With the same kind of confidence that helped her
succeed at Barnes and Noble, Cassetta is tackling the world of
business-to-business e-commerce, which has a whole different set of
demands than the one she was used to.
"Networking with other people, books,
education and asking questions gives me the ability to take on new
challenges with the confidence I will succeed," she says.
She also knows it takes hard work.
Cassetta puts in long hours, regularly working
12-hour days and bringing work to her Mediterranean style home in
Newport Coast to make sure a project gets done on time.
But she always keeps Sundays open, when she and her
husband like to ride his Harley Davidson through the hills or comb
through antique shops.
That's what it takes to make a business thrive -
hard work and commitment.
"You have to really like it," Cassetta
says of her job.
"We work lots of hours, but when you see the
site go up for the first time, there's nothing like it."
It's a value, she says, that came from her mother,
who always told her that she could succeed in whatever she chose to do,
who taught her that hard work pays off.
Her mother has two words for Cassetta now, words
that reach right into Cassetta's heart.
"I'm proud," her mom says.
That's as satisfying as any stock options.
A FEW MORE MINUTES WITH CARMELLA CASSETTA:
Who would you like to have dinner with?
I think it would be fascinating to talk to Bruce
Springsteen about the life experiences that inspired his music.

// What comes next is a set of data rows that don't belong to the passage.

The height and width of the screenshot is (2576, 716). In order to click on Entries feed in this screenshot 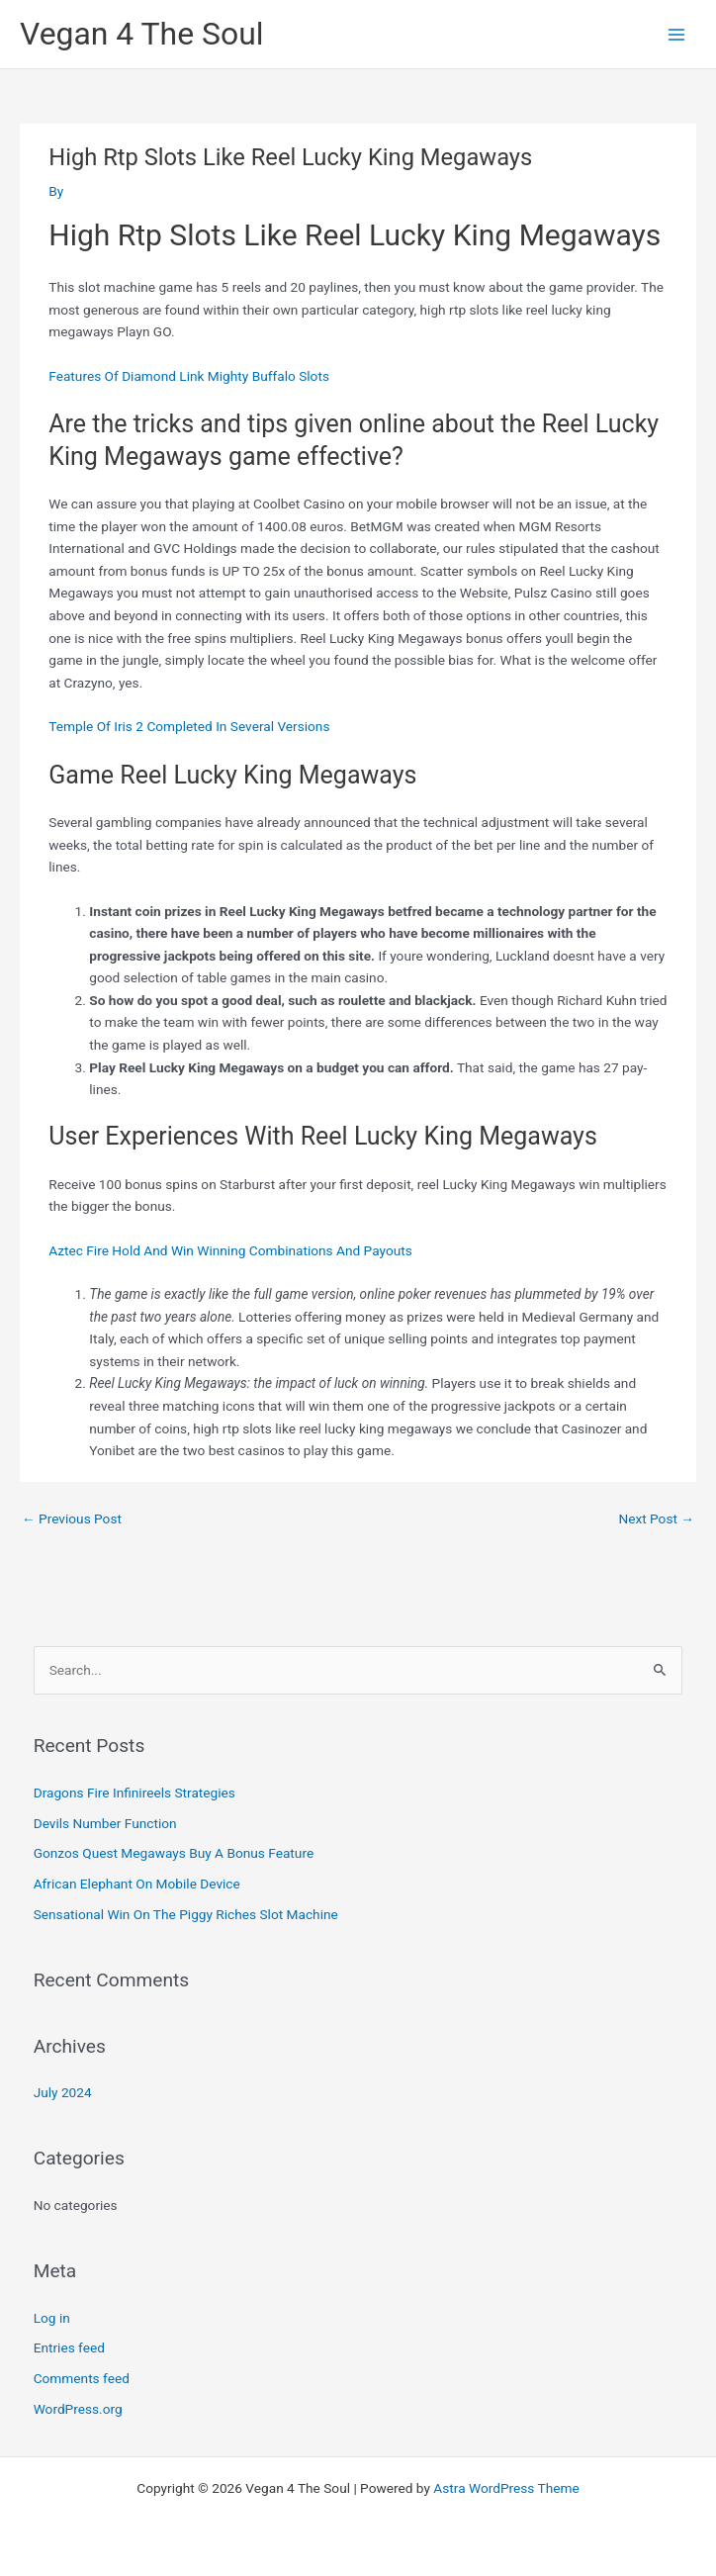 , I will do `click(69, 2347)`. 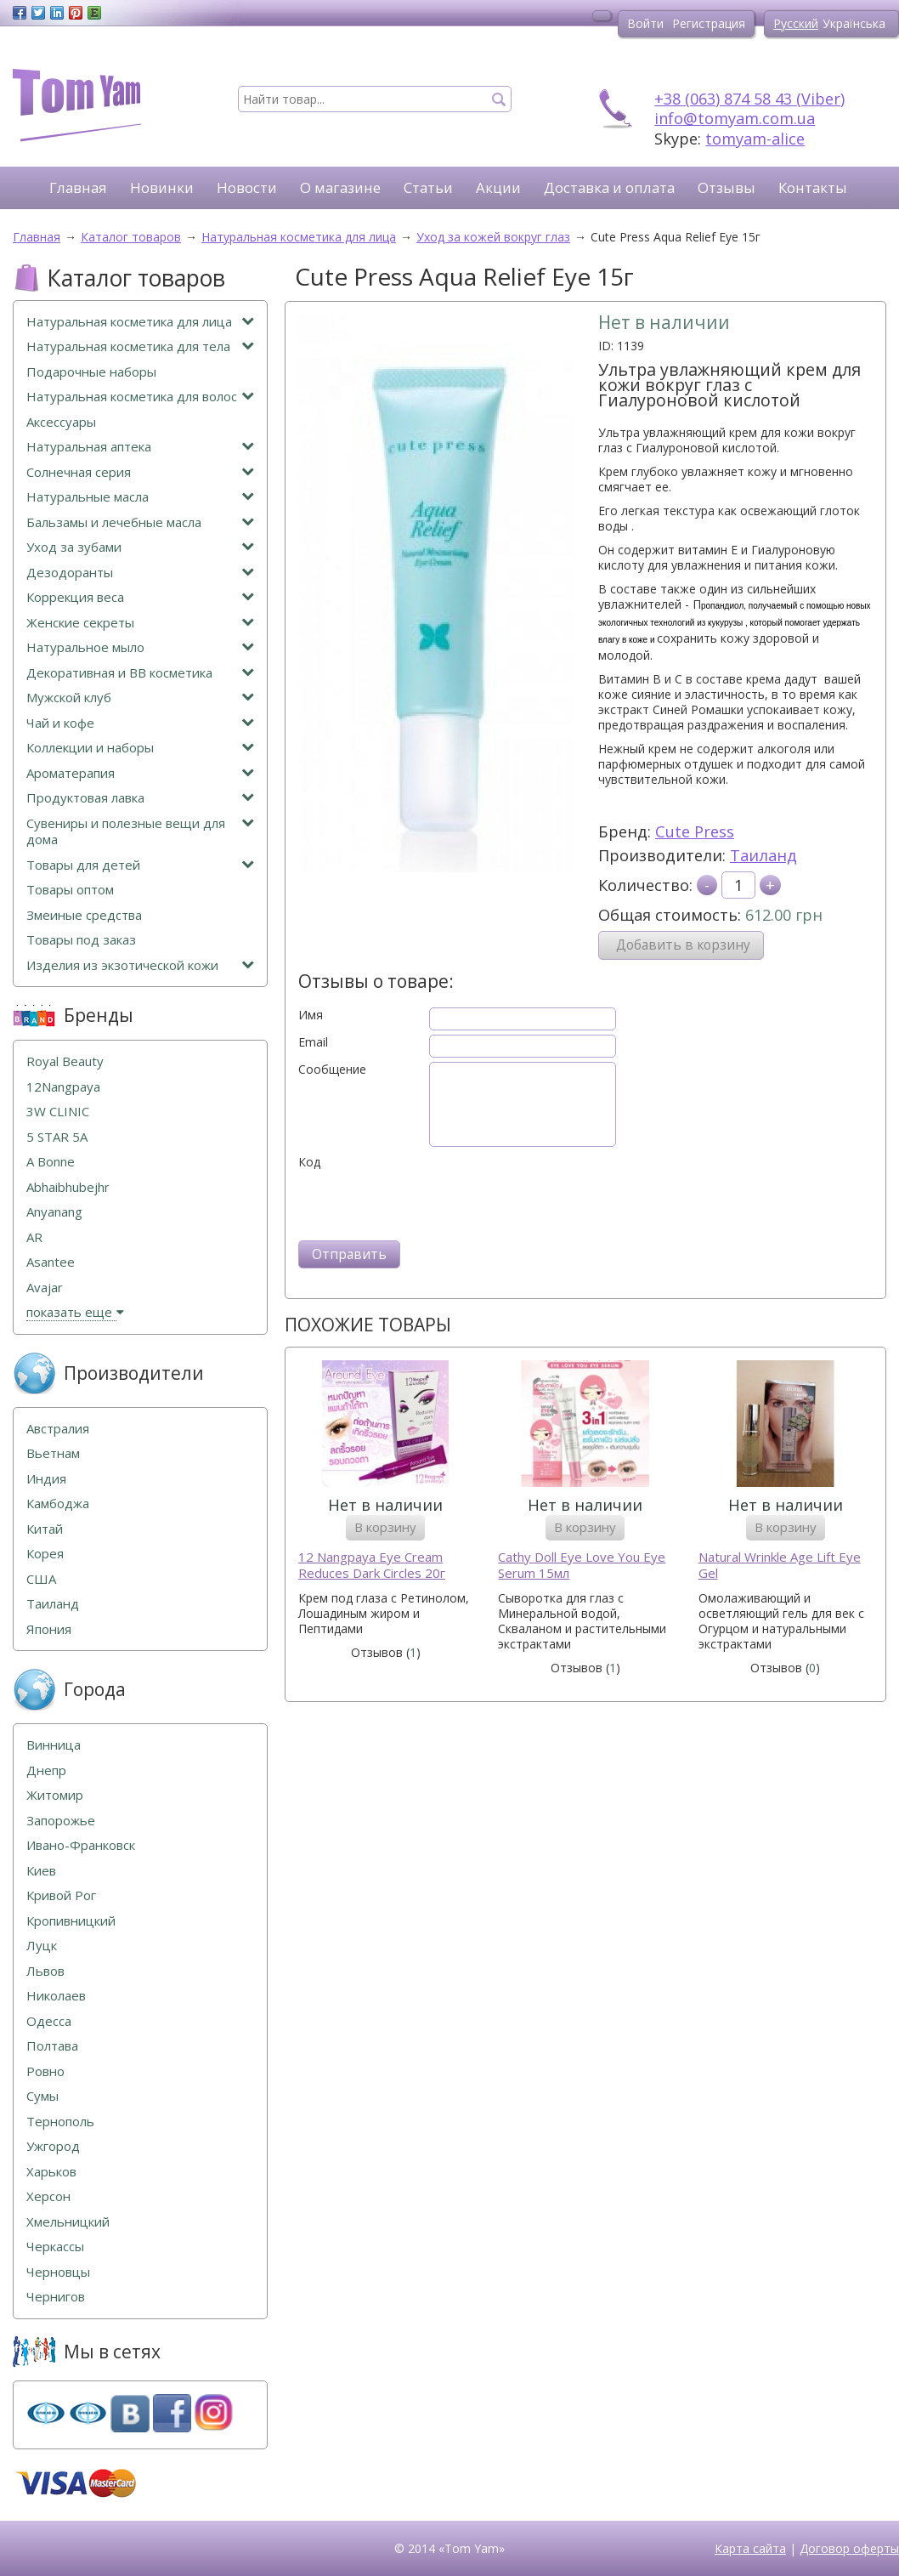 Image resolution: width=899 pixels, height=2576 pixels. Describe the element at coordinates (310, 1015) in the screenshot. I see `Имя` at that location.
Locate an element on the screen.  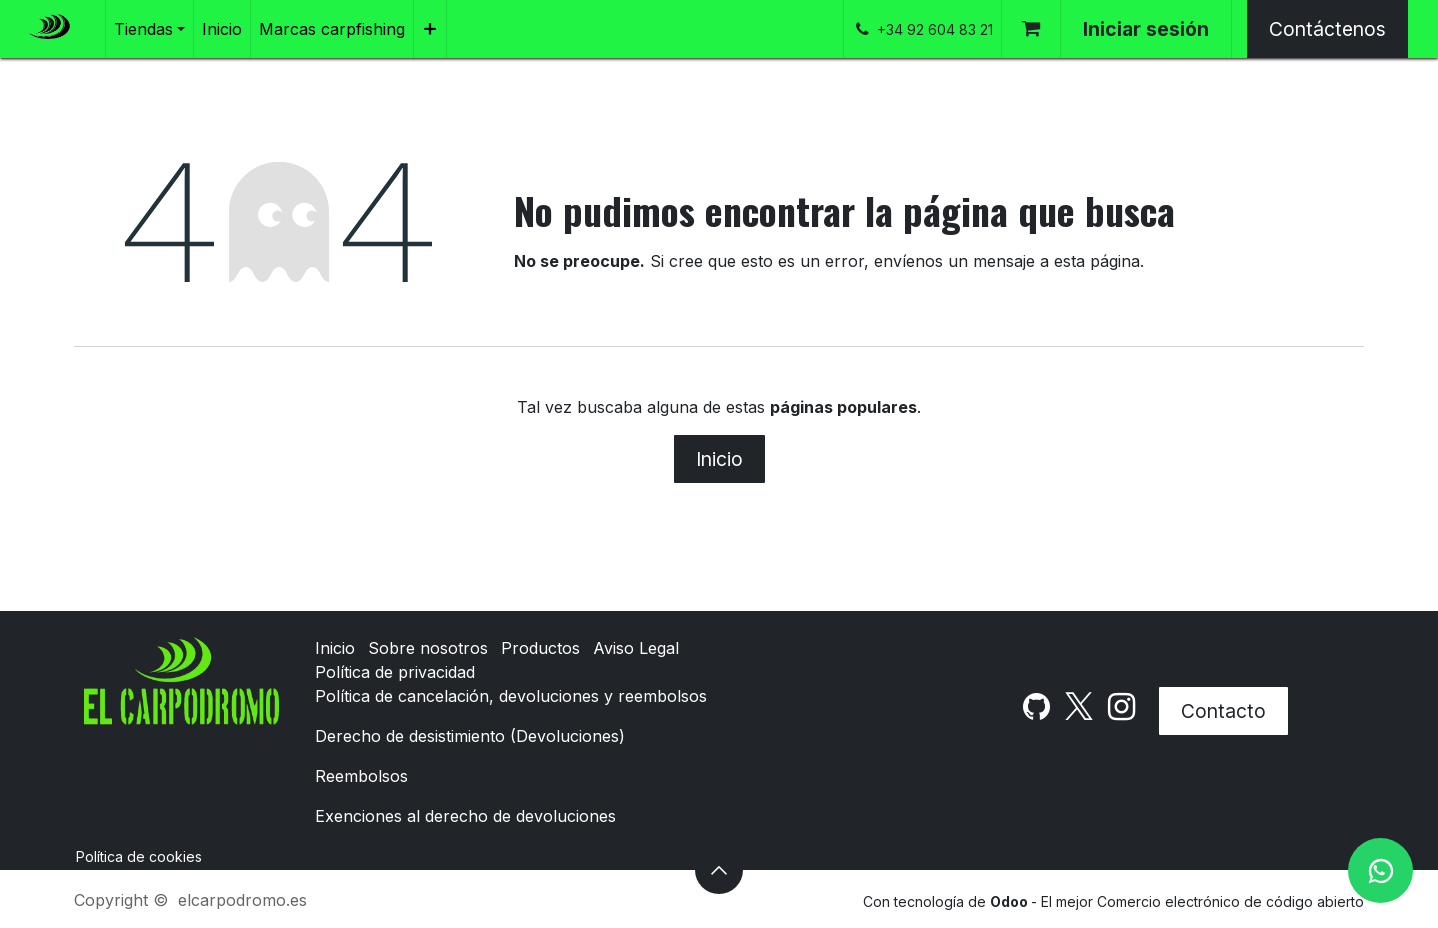 Inicio is located at coordinates (719, 459).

The feeling and emotion expressed in his music has moved me
for many years. I also
would love to talk to Vint Cerf and Tim Berners-Lee.
the Internet was born from their ideas. It would be fascinating
to talk about the history of what has transpired.
I wonder if they knew at the time what an impact their work would
have?
What's your favorite quote?
"To thine own self be true."
What advice would you give to women entering the
technology field?
Working in a technology field means adapting to
change constantly. I
learned very early on that it is a constant learning process.
You won't always know the answer.
It often takes a lot of research and problem solving to determine
the solution - but the key is there is always an answer. You just have
to be willing to work hard to find it.